I like the mutex idea, but I feel like there’s a performance impact when you are sending a lot of packets at the same time. It seems like this problem goes away if you increase the number of descriptors, which tells me that you can send multiple packets at the same time.
Here’s the code though, any changes that I made I try to put a “//!!!” in-line comment. FreeRTOS_Plus Portable.zip (25.3 KB)
That is an interesting solution, it also works for me. It is 3 percent faster than my solution with the extra mutex.
It looks like a silicon problem: as soon as the CPU fills all transmission descriptors , the peripheral “forgets” to call the transmit-complete-interrupt GMAC_ISR_TCOMP.
Solution:
When there are GMAC_TX_BUFFERS descriptors, we will make sure that there is always one descriptor free. That seems to do the trick.
The counting semaphore xTXDescriptorSemaphore will have a maximum count of GMAC_TX_BUFFERS-1.
While testing I saw that sometimes 2 TX descriptors were occupied, and both transmissions were completed with a GMAC_ISR_TCOMP interrupt.
I tried the latest code from your branch and I wasn’t able to break it.
Just a small bug/suggestion.

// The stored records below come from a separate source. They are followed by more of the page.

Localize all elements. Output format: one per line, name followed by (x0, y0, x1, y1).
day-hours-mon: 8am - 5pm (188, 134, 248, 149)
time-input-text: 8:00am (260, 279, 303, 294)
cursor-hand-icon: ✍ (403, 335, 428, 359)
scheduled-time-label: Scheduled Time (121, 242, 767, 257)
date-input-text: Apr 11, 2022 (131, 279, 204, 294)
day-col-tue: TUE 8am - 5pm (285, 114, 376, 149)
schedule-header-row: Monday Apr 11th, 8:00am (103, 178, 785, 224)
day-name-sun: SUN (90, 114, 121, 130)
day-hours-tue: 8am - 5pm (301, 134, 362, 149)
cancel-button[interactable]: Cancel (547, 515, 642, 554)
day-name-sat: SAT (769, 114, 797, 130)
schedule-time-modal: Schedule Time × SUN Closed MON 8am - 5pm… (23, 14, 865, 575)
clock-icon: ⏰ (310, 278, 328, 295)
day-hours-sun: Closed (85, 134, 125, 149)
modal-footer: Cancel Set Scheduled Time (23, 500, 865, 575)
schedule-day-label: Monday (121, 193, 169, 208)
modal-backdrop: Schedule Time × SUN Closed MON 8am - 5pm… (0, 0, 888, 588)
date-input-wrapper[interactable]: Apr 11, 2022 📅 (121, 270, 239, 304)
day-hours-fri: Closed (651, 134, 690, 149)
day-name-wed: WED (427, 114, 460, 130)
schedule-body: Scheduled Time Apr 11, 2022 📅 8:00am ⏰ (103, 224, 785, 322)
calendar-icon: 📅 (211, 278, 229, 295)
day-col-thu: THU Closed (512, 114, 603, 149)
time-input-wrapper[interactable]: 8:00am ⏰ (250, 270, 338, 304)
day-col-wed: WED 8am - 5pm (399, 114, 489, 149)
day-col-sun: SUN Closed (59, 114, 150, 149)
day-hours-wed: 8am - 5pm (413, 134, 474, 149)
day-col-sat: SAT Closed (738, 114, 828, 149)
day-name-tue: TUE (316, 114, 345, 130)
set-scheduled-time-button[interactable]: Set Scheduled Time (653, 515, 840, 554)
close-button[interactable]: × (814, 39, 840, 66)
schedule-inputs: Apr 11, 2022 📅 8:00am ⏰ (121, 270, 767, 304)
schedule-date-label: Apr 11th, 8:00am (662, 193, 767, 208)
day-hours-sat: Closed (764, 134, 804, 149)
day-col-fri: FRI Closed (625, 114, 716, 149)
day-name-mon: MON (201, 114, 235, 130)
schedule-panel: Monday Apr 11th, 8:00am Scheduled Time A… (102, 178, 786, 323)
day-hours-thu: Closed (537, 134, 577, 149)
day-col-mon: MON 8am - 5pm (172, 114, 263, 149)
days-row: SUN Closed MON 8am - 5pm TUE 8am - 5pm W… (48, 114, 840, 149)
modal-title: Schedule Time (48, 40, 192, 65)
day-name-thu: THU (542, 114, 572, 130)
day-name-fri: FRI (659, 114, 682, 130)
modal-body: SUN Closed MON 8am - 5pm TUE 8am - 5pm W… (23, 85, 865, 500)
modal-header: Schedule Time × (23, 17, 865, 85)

Inside xNetworkInterfaceOutput() right after gmac_dev_write() gets called there is a configASSERT(). The bug is that there is a semicolon missing. I have never hit this assertion, but I was wondering if it’s even a good idea to have an assertion right there. I was thinking that it might be better to increment some (new?) member in the STransmitStats struct for diagnosis, release the semaphore, do any more clean-up work, and keep on chugging? The packet will get lost but the processor won’t hang. Thoughts?